Poster Installation For Mudec’s The Sense Of Snow
Forget one hero poster—Studio FM built a 290-piece snow atlas.
Studio FM Milano created a large-scale poster-art wall by co-founder Cristiano Bottino to extend MUDEC’s exhibit 'The Sense of Snow' and its related magazine issue. The installation, composed of 290 modular posters, explores the formation and transformation of snow through images, texts, and multilingual fragments, transforming the museum theme into a public cultural experience.
Insights
- Main move: Studio FM Milano (co-founder Cristiano Bottino) extended MUDEC’s “The Sense of Snow” beyond the museum by turning Via Ventimiglia into a public-facing, large-scale poster-art wall.
- The installation is a “modular atlas of snow” made from 290 posters, designed to map snow’s “formation, accumulation, transformation and memory” through images, texts, and multilingual fragments.
- The wall’s content deliberately blends sources—graphic studies, personal-archive photos, AI-made images, plus objects shown in the exhibition—so the design sits between research, documentation, and visual experimentation.
- MUDEC’s exhibition context is multidisciplinary (science, art, anthropology) with 150+ works; it spans snow crystal research (Wilson Bentley; Barbara T. Smith’s 1975 computer-generated snowflakes), Indigenous Arctic/Antarctic/“Third Pole” cultures, and contemporary themes like climate change and overtourism—giving the poster wall a broad narrative to echo outdoors.

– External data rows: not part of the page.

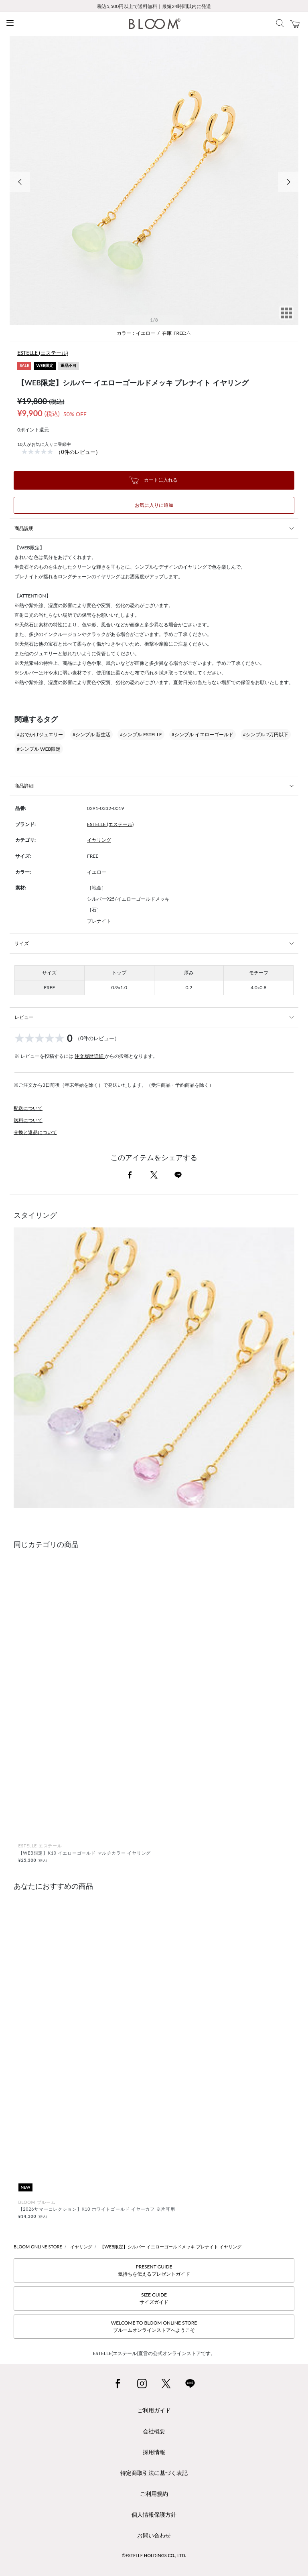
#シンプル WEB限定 (39, 749)
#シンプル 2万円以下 (265, 734)
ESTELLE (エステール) (42, 353)
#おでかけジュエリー (40, 734)
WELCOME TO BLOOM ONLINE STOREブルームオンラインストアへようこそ (154, 2326)
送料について (28, 1120)
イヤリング (99, 840)
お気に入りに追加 (154, 505)
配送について (28, 1108)
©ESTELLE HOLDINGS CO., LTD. (154, 2555)
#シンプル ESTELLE (141, 734)
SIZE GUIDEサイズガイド (154, 2298)
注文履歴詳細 (90, 1056)
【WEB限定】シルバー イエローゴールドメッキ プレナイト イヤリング (170, 2246)
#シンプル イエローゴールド (202, 734)
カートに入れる (153, 480)
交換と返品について (35, 1132)
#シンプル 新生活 (91, 734)
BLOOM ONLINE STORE (38, 2246)
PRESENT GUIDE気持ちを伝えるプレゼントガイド (154, 2270)
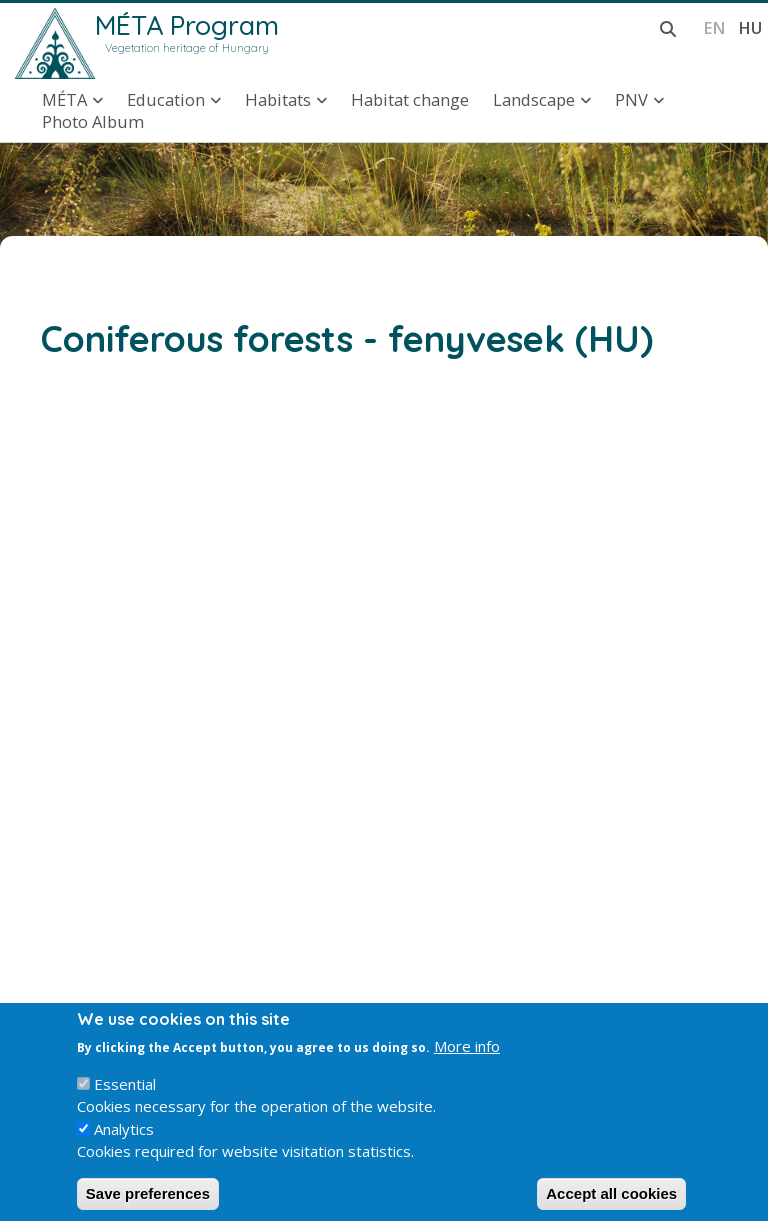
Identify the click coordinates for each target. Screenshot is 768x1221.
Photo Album (93, 122)
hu (750, 27)
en (714, 27)
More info (467, 1061)
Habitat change (410, 100)
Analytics (124, 1144)
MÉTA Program (187, 25)
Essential (125, 1099)
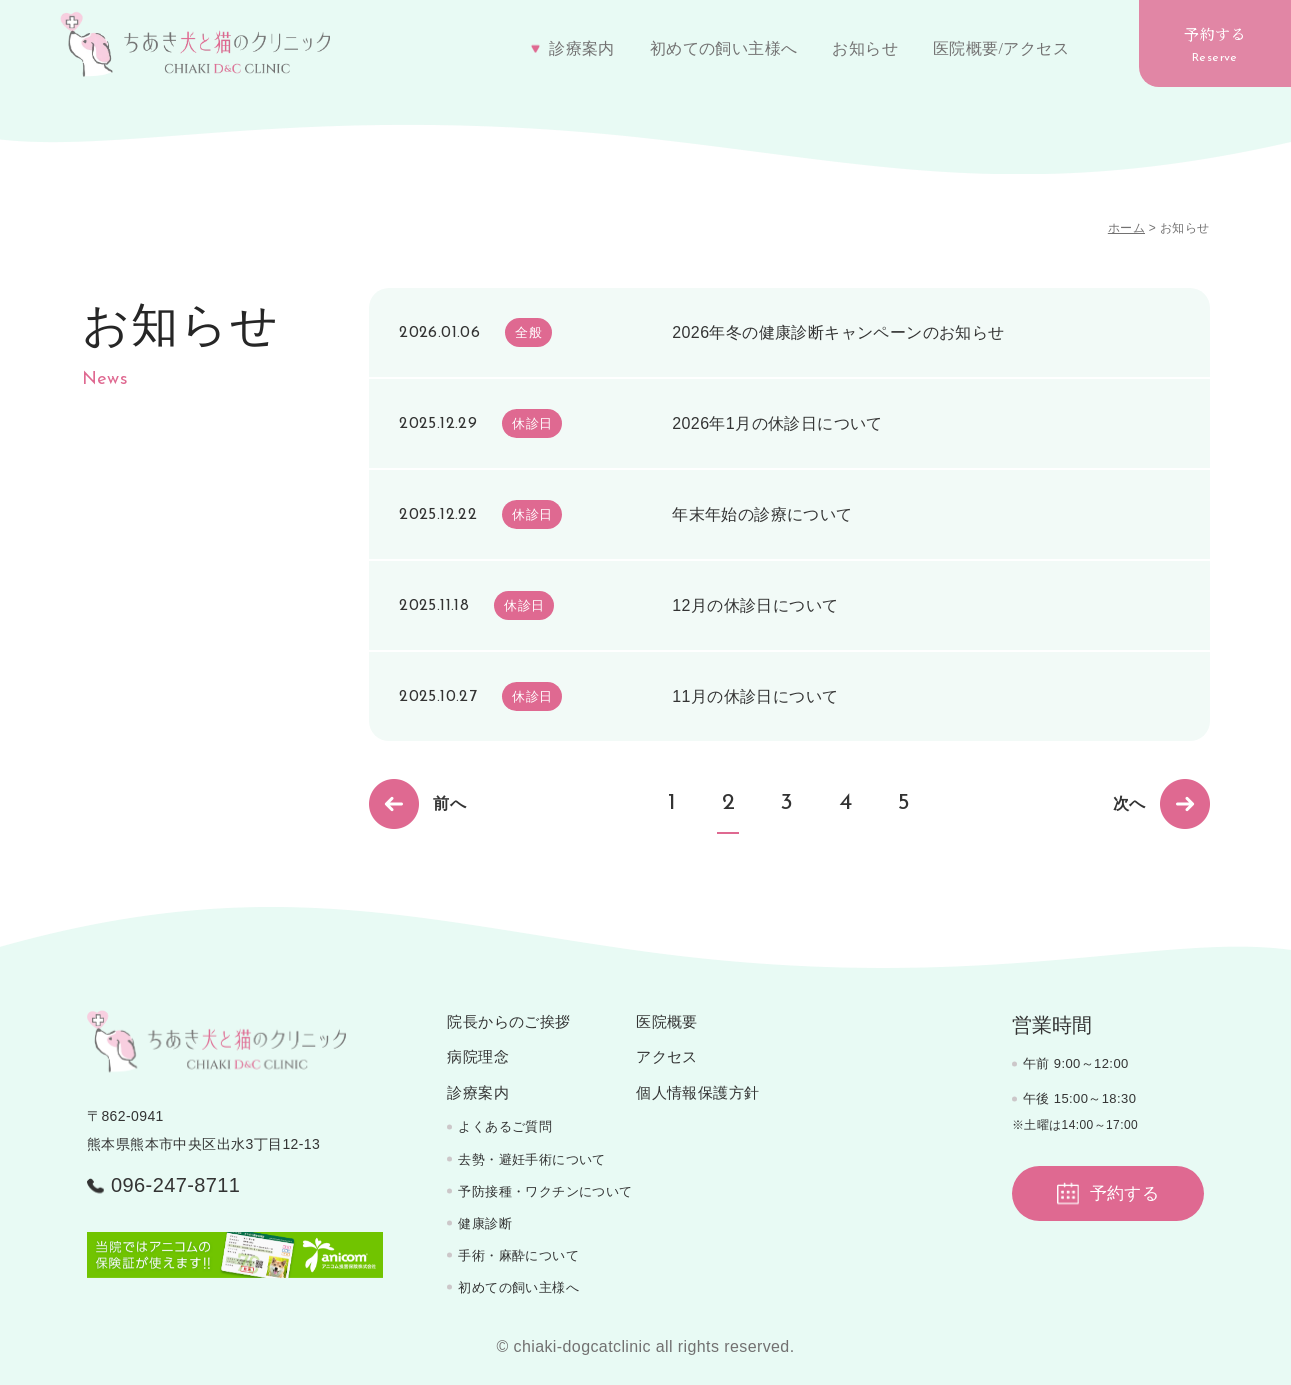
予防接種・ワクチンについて (545, 1191)
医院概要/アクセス (1001, 48)
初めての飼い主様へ (724, 48)
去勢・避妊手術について (531, 1159)
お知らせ (865, 48)
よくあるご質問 (505, 1126)
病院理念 (478, 1057)
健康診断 (485, 1223)
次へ (1161, 804)
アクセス (667, 1057)
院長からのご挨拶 (508, 1022)
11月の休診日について (755, 696)
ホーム (1126, 228)
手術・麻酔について (518, 1255)
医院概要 (667, 1022)
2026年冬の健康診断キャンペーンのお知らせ (838, 332)
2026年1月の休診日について (777, 423)
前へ (417, 804)
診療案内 (478, 1093)
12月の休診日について (755, 605)
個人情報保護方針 (697, 1093)
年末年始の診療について (762, 514)
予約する (1215, 43)
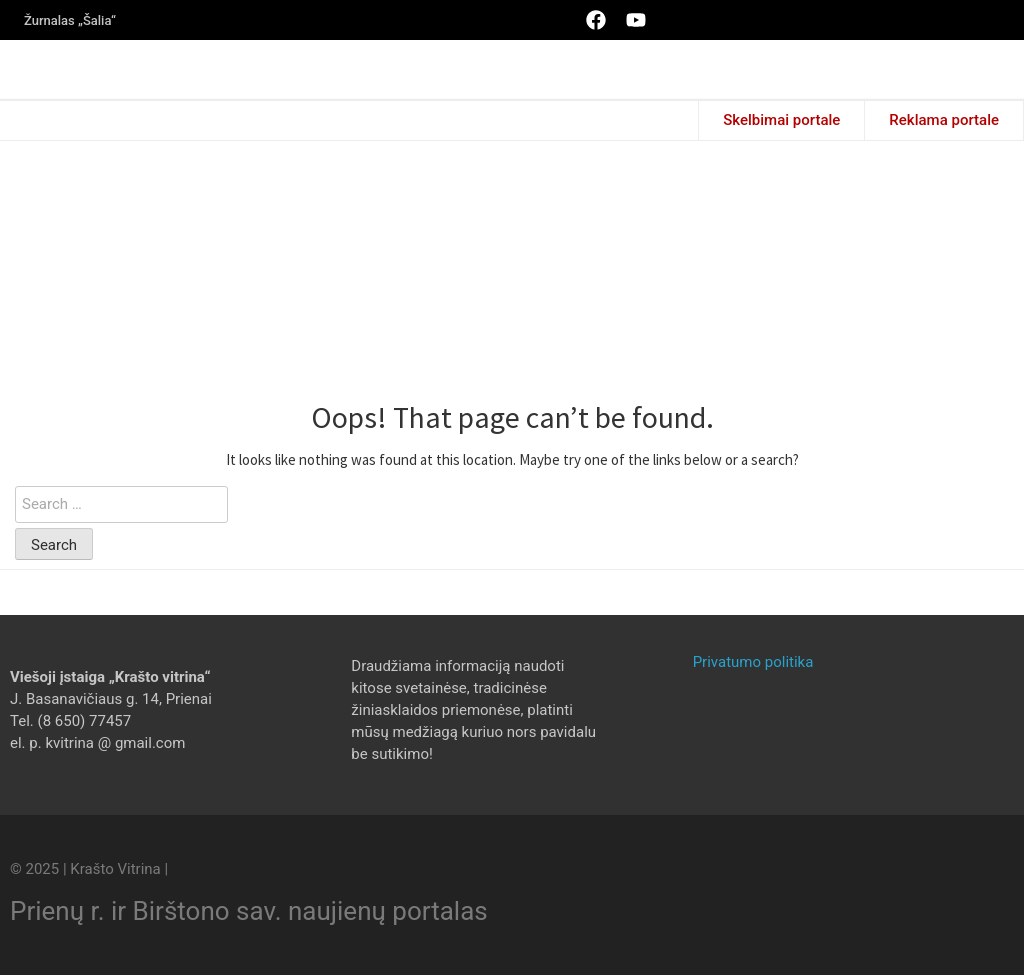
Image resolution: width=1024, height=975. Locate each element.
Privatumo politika (753, 662)
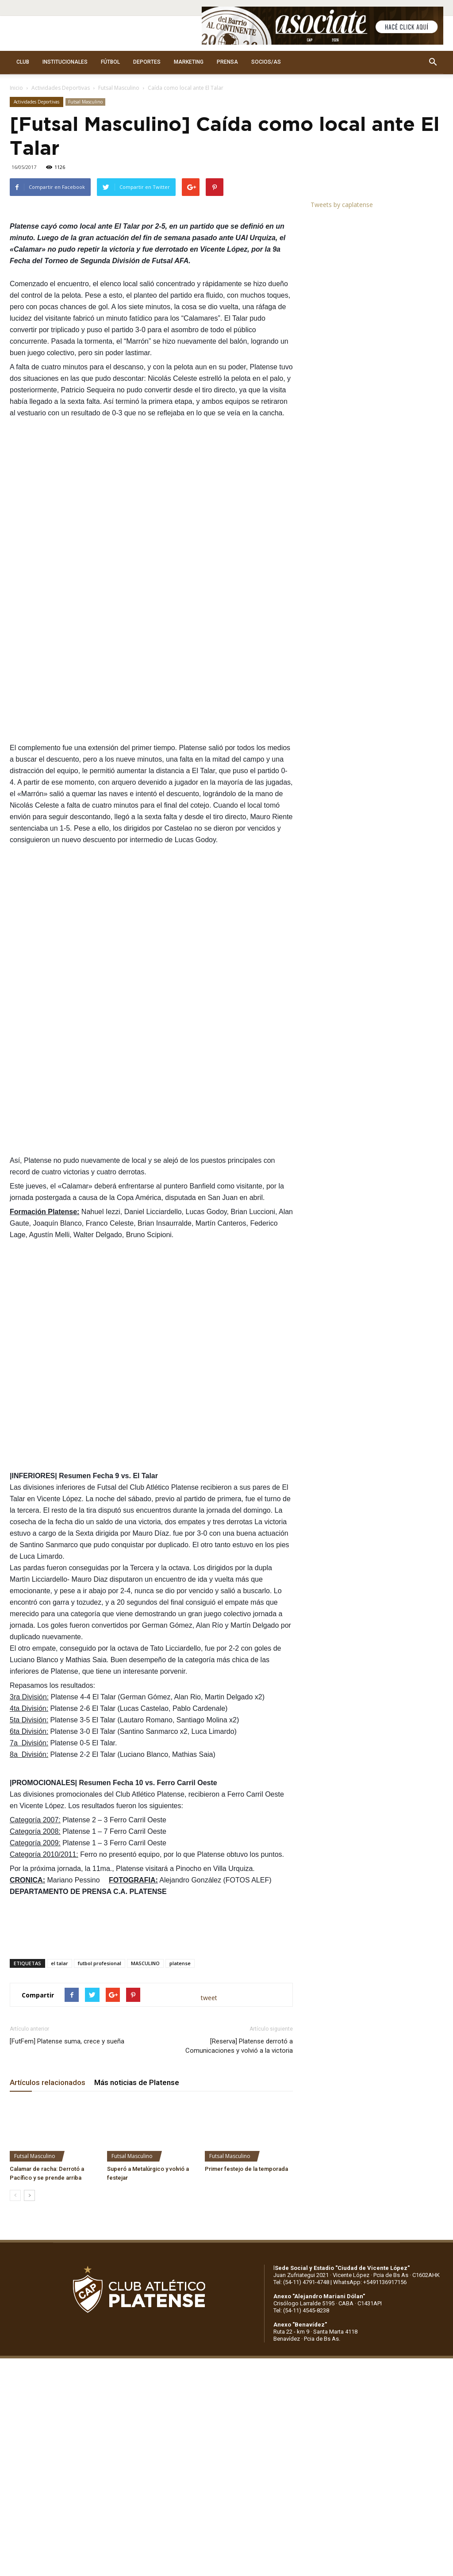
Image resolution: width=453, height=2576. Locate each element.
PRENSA (227, 62)
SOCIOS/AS (266, 62)
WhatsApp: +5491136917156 (370, 2282)
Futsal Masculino (118, 88)
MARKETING (188, 62)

- Key figure: Cristiano Bottino (born Milan, 1970) studied Environmental Design at Parsons (NYC), worked in set design with Franco Zeffirelli, co-founded studio FM milano in 1996, and has long combined practice with teaching (Politecnico di Milano since 2004) and civil-rights-focused graphic design—helping explain the project’s mix of spatial thinking, public communication, and cultural activism.